Tuesday, December 06, 2005

presentation 02: conclusion

It all began with one camera: the Holga camera. Last winter session, to be precise. With this simple toy camera, I discovered the art of the double exposure and the powerful process of shooting a continuous strip of film, in which I control the advancement but cannot control the superimposition and juxtaposition which inevitably develop. Almost immediately, I started using the camera in the transformation of an existing place. This twenty dollar toy has changed how I document and transform, and how I am able to construct translations.

Since working with this camera, I have begun to question how different mediums can capture the same place differently. I have been studying the nature of multiple perspectives, and used fragmenting and layering as subtractive and additive methods of form generation to study specific places. I have investigated how to construct simultaneity by using the same image which holds different scales and layerings of space. The photographic image became a transformation of its surroundings, and a documentation and translation of the original context.

The Holga was not exactly the beginning. USC architecture was. Studying place and space is not a new endeavor. Documentation, transformation, and construction are the means I have been working with since I started my architecture education. It all began eight years ago with the first day of my undergraduate program. Looking at the world around me—and responding to existing context—were approaches I investigated time and again. I did not start from scratch, but responded to a specific sites and programs. In school, I learned about the importance of surroundings and the nature of space and place in buildings and landscape projects. I was profoundly influenced by how people navigate buildings, how they intuitively react to their surroundings, and how they are influenced by the places they inhabit.

Through those projects, I created spaces dealing with the total inhabited experience. I saw the power of constructing an experiential environment and building space. During that process, I became aware that a building is a collection of multiple vantage points and simultaneous moments people experience through circulation and progression.

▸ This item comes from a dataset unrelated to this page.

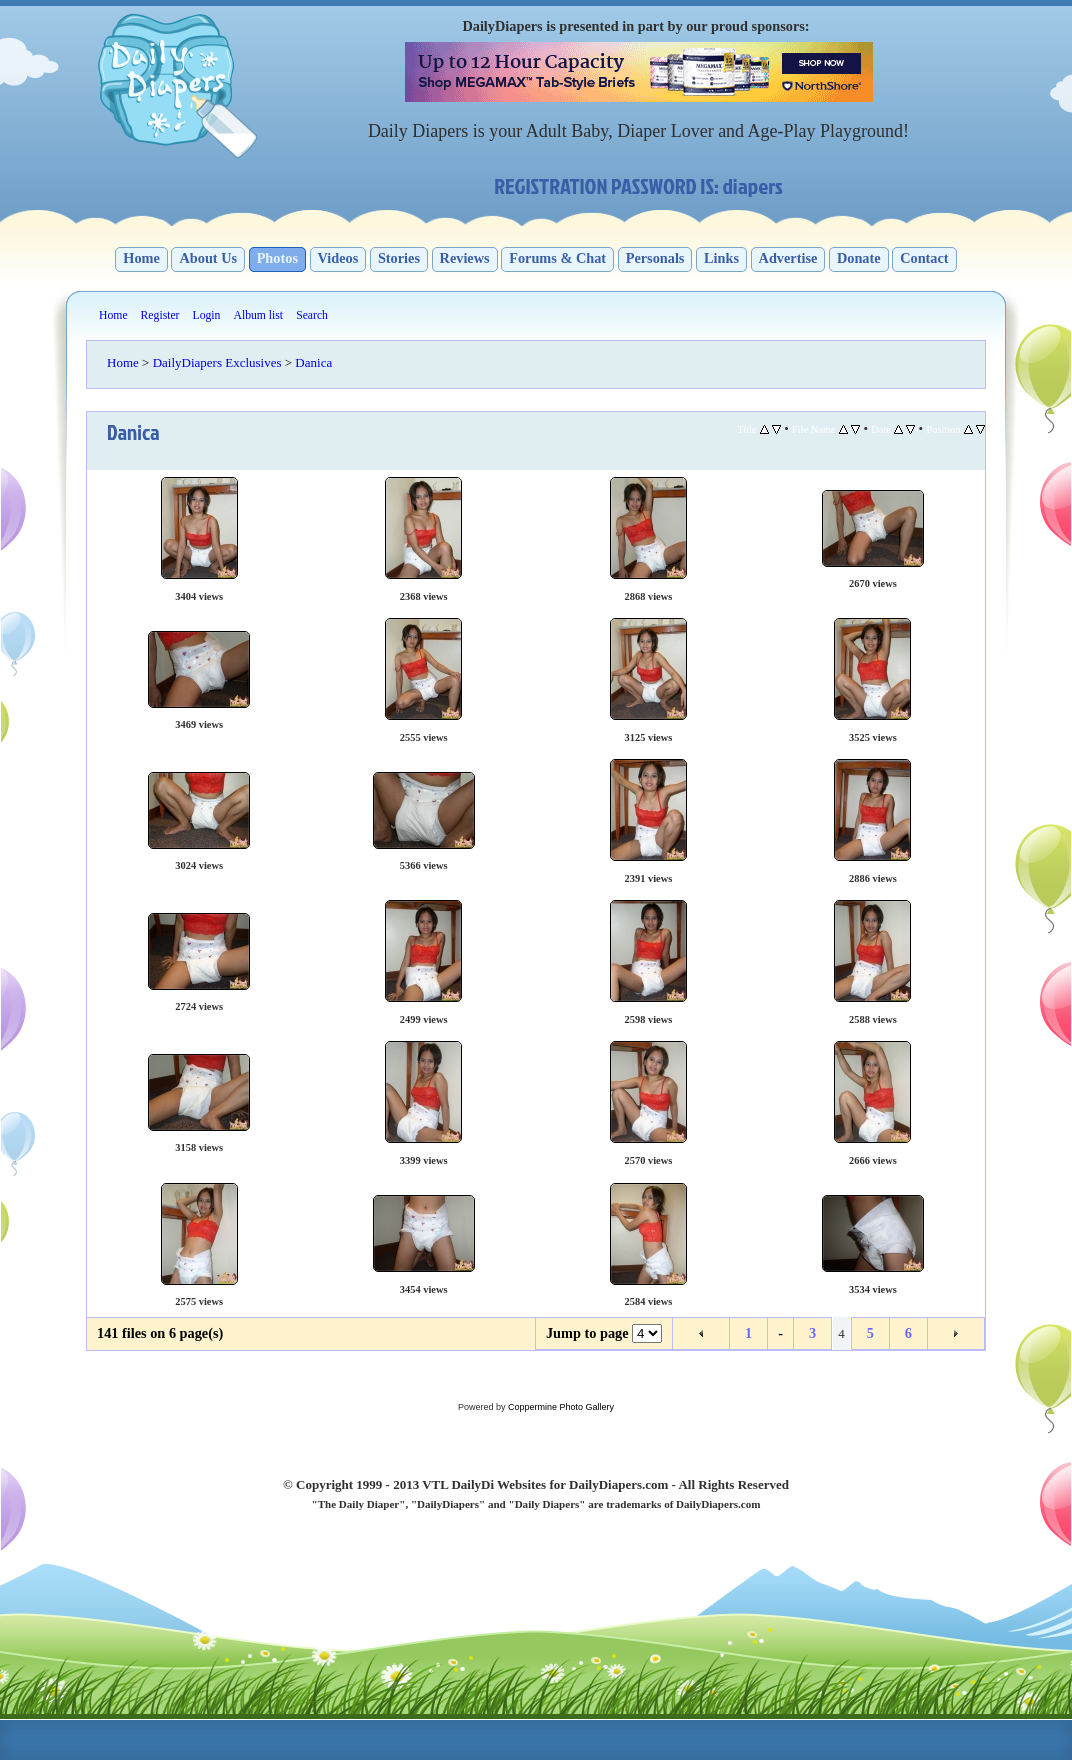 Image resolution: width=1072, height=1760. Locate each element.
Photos (277, 258)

The vocabulary of discussion and evaluation of my work stems from the architectural studio. I do not have to utilize concrete or drafting tools to build space. I have continued to build, using photographic setups, exhibitions, or interactive book works as the methods of achieving spatial construction. This thesis inquiry delves into the nature of construction and construction, the process of building space in a two dimensional realm, and the endeavor of creating interactive objects. The means have changed, but the process is similar and the goals are the same.